My saturn is *almost* my favorite piece of hardware, after the xbox. You can install a region switch or use the ST Key/Action Replay to get regions working, but you need a modchip to get backups to work, which is about all you can do to get the "good games" without paying $200 for an out of print copy on eBay. Modchips are almost impossible to come by these days, btw, especially if you have a console with a 20 pin laser carraige ribbon instead of 21.
It got a lot of crap for being not as powerful as the PS1, but it has 2 graphical processors - one for sprites and one for 3D- as well as 2 Hitachi 32bit risc processors. In truth it's not as fast with polys as the PS1, and didn't handle texture mapping as well, but the poly implementation was different in that they used quads instead of triangles for polygons. Programmers had a hard time getting around that, and it was a beast to program for with all those processors. However, when you used all processors properly in conjunction... beauty that had my N64 owning buddies at the time going WHOA!
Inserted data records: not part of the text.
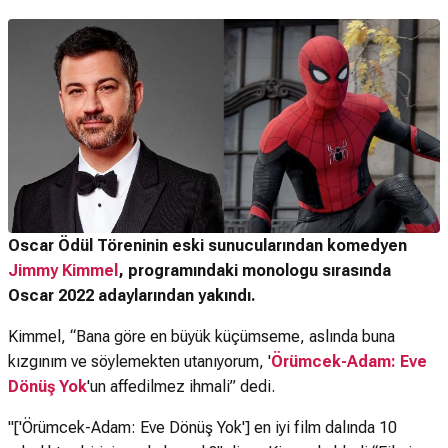
Oscar Ödül Töreninin eski sunucularından komedyen
Jimmy Kimmel
, programındaki monologu sırasında
Oscar 2022 adaylarından yakındı.
Kimmel, “Bana göre en büyük küçümseme, aslında buna
kızgınım ve söylemekten utanıyorum, '
Örümcek-Adam: Eve
Dönüş Yok
'un affedilmez ihmali” dedi.
"['Örümcek-Adam: Eve Dönüş Yok'] en iyi film dalında 10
Take Radiant Silvergun for example. This is to this day probably the best top scrolling shooter ever. The player ship and smaller enemies as well as projectiles were all sprites, but the background and large bosses were all based on polygons. The background was ALWAYS moving, which can produce a low level of nausea after playing for several hours on end. You can't get this game for under $150 on Ebay, and it wasn't ever released domestically. Same with Castlevania Dracula X, the Japanese version of the PS1's Symphony of the Night. It had 4 extra levels over the PS1 version, as well as 2 additional playable characters.
Anyway, just because a console is older and less powerful doesn't mean it's less fun. It's about the games.